Document layout analysis data:
◇ ◇ ◇ ◇
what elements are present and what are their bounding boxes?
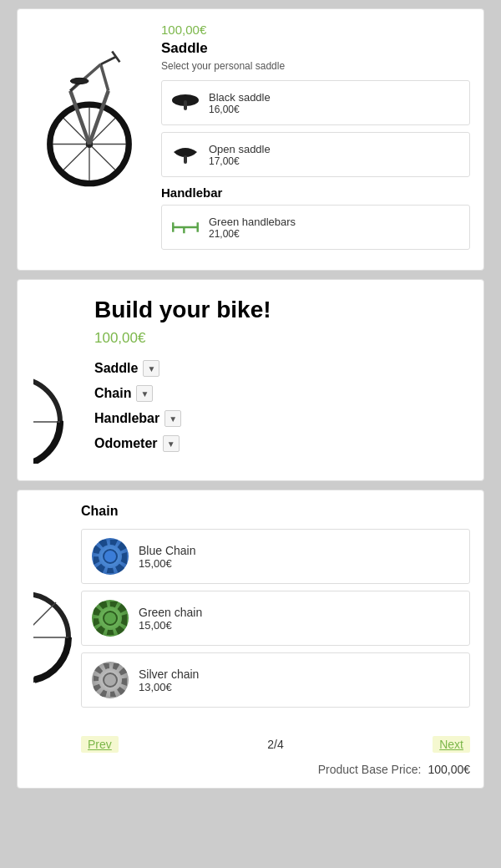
pagination-row: Prev 2/4 Next [68,728,483,758]
green-chain-price: 15,00€ [139,619,202,632]
dropdown-odometer-btn[interactable]: ▼ [163,435,180,452]
next-button[interactable]: Next [433,736,470,753]
dropdown-saddle-row: Saddle ▼ [94,360,470,377]
card2-content: Build your bike! 100,00€ Saddle ▼ Chain … [94,297,470,464]
card3-content: Chain Blue Chain 15,00€ [81,504,470,714]
svg-line-15 [101,57,116,64]
svg-line-13 [89,91,109,145]
black-saddle-info: Black saddle 16,00€ [209,91,271,115]
green-handlebar-info: Green handlebars 21,00€ [209,216,296,240]
option-green-handlebar[interactable]: Green handlebars 21,00€ [161,205,470,250]
build-title: Build your bike! [94,297,470,323]
bike-illustration-2 [33,297,79,464]
card1-content: 100,00€ Saddle Select your personal sadd… [161,23,470,256]
build-price: 100,00€ [94,330,470,347]
svg-point-18 [70,78,89,84]
card1-price: 100,00€ [161,23,470,37]
blue-chain-name: Blue Chain [139,544,196,557]
dropdown-handlebar-row: Handlebar ▼ [94,410,470,427]
dropdown-handlebar-btn[interactable]: ▼ [164,410,181,427]
handlebar-subtitle: Handlebar [161,185,470,200]
svg-line-14 [101,64,109,91]
dropdown-handlebar-label: Handlebar [94,411,159,426]
black-saddle-name: Black saddle [209,91,271,104]
svg-rect-20 [184,100,187,110]
card3-inner: Chain Blue Chain 15,00€ [18,490,483,728]
svg-line-34 [33,602,56,631]
dropdown-chain-btn[interactable]: ▼ [136,385,153,402]
open-saddle-price: 17,00€ [209,155,271,167]
silver-chain-name: Silver chain [139,667,199,681]
open-saddle-name: Open saddle [209,143,271,155]
silver-chain-price: 13,00€ [139,681,199,693]
dropdown-chain-label: Chain [94,386,131,401]
green-chain-name: Green chain [139,606,202,619]
dropdown-odometer-row: Odometer ▼ [94,435,470,452]
chain-section-title: Chain [81,504,470,519]
saddle-title: Saddle [161,40,470,57]
svg-line-9 [61,146,87,172]
open-saddle-info: Open saddle 17,00€ [209,143,271,167]
bike-illustration-3 [33,504,79,713]
option-black-saddle[interactable]: Black saddle 16,00€ [161,80,470,125]
card-build-your-bike: Build your bike! 100,00€ Saddle ▼ Chain … [17,279,484,481]
option-blue-chain[interactable]: Blue Chain 15,00€ [81,529,470,584]
dropdown-odometer-label: Odometer [94,436,158,451]
green-chain-thumb [92,600,129,637]
svg-point-36 [104,550,117,563]
dropdown-saddle-label: Saddle [94,361,138,376]
open-saddle-thumb [170,140,200,170]
bike-image-2 [31,297,81,464]
option-open-saddle[interactable]: Open saddle 17,00€ [161,132,470,177]
svg-line-16 [112,52,119,63]
saddle-subtitle: Select your personal saddle [161,60,470,72]
black-saddle-thumb [170,88,200,118]
blue-chain-price: 15,00€ [139,557,196,570]
green-chain-info: Green chain 15,00€ [139,606,202,632]
silver-chain-info: Silver chain 13,00€ [139,667,199,693]
dropdown-saddle-btn[interactable]: ▼ [143,360,159,377]
option-green-chain[interactable]: Green chain 15,00€ [81,591,470,646]
blue-chain-info: Blue Chain 15,00€ [139,544,196,570]
base-price-value: 100,00€ [428,763,470,776]
prev-button[interactable]: Prev [81,736,119,753]
green-handlebar-price: 21,00€ [209,228,296,240]
svg-rect-21 [184,155,187,164]
bike-illustration-1 [35,23,144,190]
svg-line-11 [70,91,89,145]
base-price-row: Product Base Price: 100,00€ [18,758,483,788]
option-silver-chain[interactable]: Silver chain 13,00€ [81,652,470,708]
black-saddle-price: 16,00€ [209,104,271,115]
silver-chain-thumb [92,662,129,698]
svg-line-7 [92,146,118,172]
green-handlebar-name: Green handlebars [209,216,296,228]
svg-point-40 [104,673,117,687]
card-chain-selection: Chain Blue Chain 15,00€ [17,490,484,789]
green-handlebar-thumb [170,212,200,242]
base-price-label: Product Base Price: [318,763,422,776]
bike-image-1 [31,23,148,256]
dropdown-chain-row: Chain ▼ [94,385,470,402]
blue-chain-thumb [92,538,129,575]
page-count: 2/4 [267,738,283,751]
card-saddle-options: 100,00€ Saddle Select your personal sadd… [17,8,484,271]
svg-point-38 [104,612,117,625]
bike-image-3 [31,504,81,714]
◇ ◇ ◇ ◇
The answer should consist of every line above, exact and free of images.

_TASK ANSWER:_
what elements are present and what are their bounding boxes?
pagination-row: Prev 2/4 Next [68,728,483,758]
green-chain-price: 15,00€ [139,619,202,632]
dropdown-odometer-btn[interactable]: ▼ [163,435,180,452]
next-button[interactable]: Next [433,736,470,753]
dropdown-saddle-row: Saddle ▼ [94,360,470,377]
card2-content: Build your bike! 100,00€ Saddle ▼ Chain … [94,297,470,464]
card3-content: Chain Blue Chain 15,00€ [81,504,470,714]
svg-line-15 [101,57,116,64]
svg-line-13 [89,91,109,145]
black-saddle-info: Black saddle 16,00€ [209,91,271,115]
green-handlebar-info: Green handlebars 21,00€ [209,216,296,240]
option-green-handlebar[interactable]: Green handlebars 21,00€ [161,205,470,250]
build-title: Build your bike! [94,297,470,323]
bike-illustration-2 [33,297,79,464]
card1-content: 100,00€ Saddle Select your personal sadd… [161,23,470,256]
build-price: 100,00€ [94,330,470,347]
svg-point-18 [70,78,89,84]
card1-price: 100,00€ [161,23,470,37]
blue-chain-name: Blue Chain [139,544,196,557]
dropdown-handlebar-row: Handlebar ▼ [94,410,470,427]
dropdown-handlebar-btn[interactable]: ▼ [164,410,181,427]
handlebar-subtitle: Handlebar [161,185,470,200]
svg-line-14 [101,64,109,91]
dropdown-handlebar-label: Handlebar [94,411,159,426]
black-saddle-name: Black saddle [209,91,271,104]
svg-rect-20 [184,100,187,110]
card3-inner: Chain Blue Chain 15,00€ [18,490,483,728]
svg-line-34 [33,602,56,631]
dropdown-chain-btn[interactable]: ▼ [136,385,153,402]
open-saddle-price: 17,00€ [209,155,271,167]
silver-chain-name: Silver chain [139,667,199,681]
open-saddle-name: Open saddle [209,143,271,155]
silver-chain-price: 13,00€ [139,681,199,693]
dropdown-chain-label: Chain [94,386,131,401]
green-chain-name: Green chain [139,606,202,619]
dropdown-odometer-row: Odometer ▼ [94,435,470,452]
chain-section-title: Chain [81,504,470,519]
saddle-title: Saddle [161,40,470,57]
svg-line-9 [61,146,87,172]
open-saddle-info: Open saddle 17,00€ [209,143,271,167]
bike-illustration-3 [33,504,79,713]
option-black-saddle[interactable]: Black saddle 16,00€ [161,80,470,125]
card-build-your-bike: Build your bike! 100,00€ Saddle ▼ Chain … [17,279,484,481]
option-blue-chain[interactable]: Blue Chain 15,00€ [81,529,470,584]
dropdown-odometer-label: Odometer [94,436,158,451]
green-chain-thumb [92,600,129,637]
svg-point-36 [104,550,117,563]
dropdown-saddle-label: Saddle [94,361,138,376]
open-saddle-thumb [170,140,200,170]
bike-image-2 [31,297,81,464]
option-open-saddle[interactable]: Open saddle 17,00€ [161,132,470,177]
svg-line-16 [112,52,119,63]
saddle-subtitle: Select your personal saddle [161,60,470,72]
black-saddle-thumb [170,88,200,118]
blue-chain-price: 15,00€ [139,557,196,570]
green-chain-info: Green chain 15,00€ [139,606,202,632]
silver-chain-info: Silver chain 13,00€ [139,667,199,693]
dropdown-saddle-btn[interactable]: ▼ [143,360,159,377]
option-green-chain[interactable]: Green chain 15,00€ [81,591,470,646]
blue-chain-info: Blue Chain 15,00€ [139,544,196,570]
base-price-value: 100,00€ [428,763,470,776]
prev-button[interactable]: Prev [81,736,119,753]
green-handlebar-price: 21,00€ [209,228,296,240]
svg-rect-21 [184,155,187,164]
bike-illustration-1 [35,23,144,190]
svg-line-11 [70,91,89,145]
base-price-row: Product Base Price: 100,00€ [18,758,483,788]
option-silver-chain[interactable]: Silver chain 13,00€ [81,652,470,708]
black-saddle-price: 16,00€ [209,104,271,115]
silver-chain-thumb [92,662,129,698]
svg-line-7 [92,146,118,172]
green-handlebar-name: Green handlebars [209,216,296,228]
svg-point-40 [104,673,117,687]
card-chain-selection: Chain Blue Chain 15,00€ [17,490,484,789]
green-handlebar-thumb [170,212,200,242]
base-price-label: Product Base Price: [318,763,422,776]
bike-image-1 [31,23,148,256]
dropdown-chain-row: Chain ▼ [94,385,470,402]
blue-chain-thumb [92,538,129,575]
page-count: 2/4 [267,738,283,751]
card-saddle-options: 100,00€ Saddle Select your personal sadd… [17,8,484,271]
svg-point-38 [104,612,117,625]
bike-image-3 [31,504,81,714]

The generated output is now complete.